▶ [DIRECTIONS]:
Exact copy, pictures excluded: reproduce every record below.

+++ PROVIDED ENTRIES +++

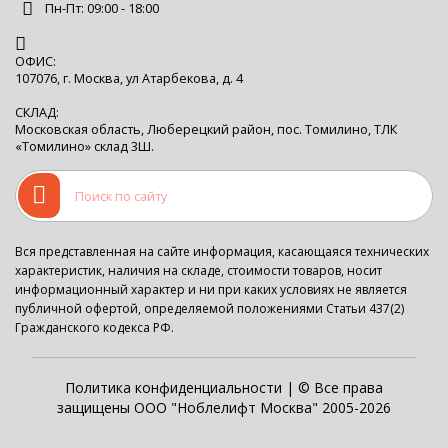
Пн-Пт: 09:00 - 18:00
ОФИС:
107076, г. Москва, ул Атарбекова, д. 4
СКЛАД:
Московская область, Люберецкий район, пос. Томилино, ТЛК
«Томилино» склад 3Ш.
Вся представленная на сайте информация, касающаяся технических
характеристик, наличия на складе, стоимости товаров, носит
информационный характер и ни при каких условиях не является
публичной офертой, определяемой положениями Статьи 437(2)
Гражданского кодекса РФ.
Политика конфиденциальности
| © Все права
защищены ООО "Ноблелифт Москва" 2005-2026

+++

▶ [OUTPUT BELOW]:
Пн-Пт: 09:00 - 18:00
ОФИС:
107076, г. Москва, ул Атарбекова, д. 4
СКЛАД:
Московская область, Люберецкий район, пос. Томилино, ТЛК
«Томилино» склад 3Ш.
Вся представленная на сайте информация, касающаяся технических
характеристик, наличия на складе, стоимости товаров, носит
информационный характер и ни при каких условиях не является
публичной офертой, определяемой положениями Статьи 437(2)
Гражданского кодекса РФ.
Политика конфиденциальности
| © Все права
защищены ООО "Ноблелифт Москва" 2005-2026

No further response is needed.